About this task:
An exact copy of the listing below is needed, with no pictures in it.
------------------------------
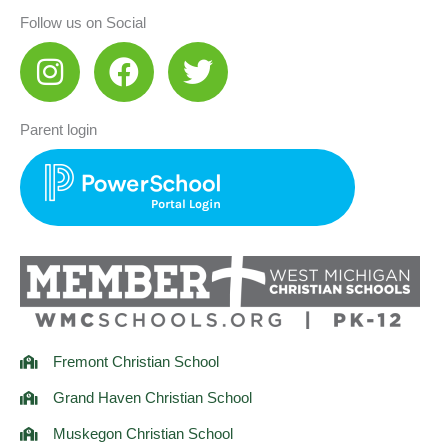
Follow us on Social
I
F
T
n
a
w
s
c
i
Parent login
t
e
t
a
b
t
g
o
e
r
o
r
a
k
m
Fremont Christian School
Grand Haven Christian School
Muskegon Christian School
------------------------------
Written answer:
Follow us on Social
I
F
T
n
a
w
s
c
i
Parent login
t
e
t
a
b
t
g
o
e
r
o
r
a
k
m
Fremont Christian School
Grand Haven Christian School
Muskegon Christian School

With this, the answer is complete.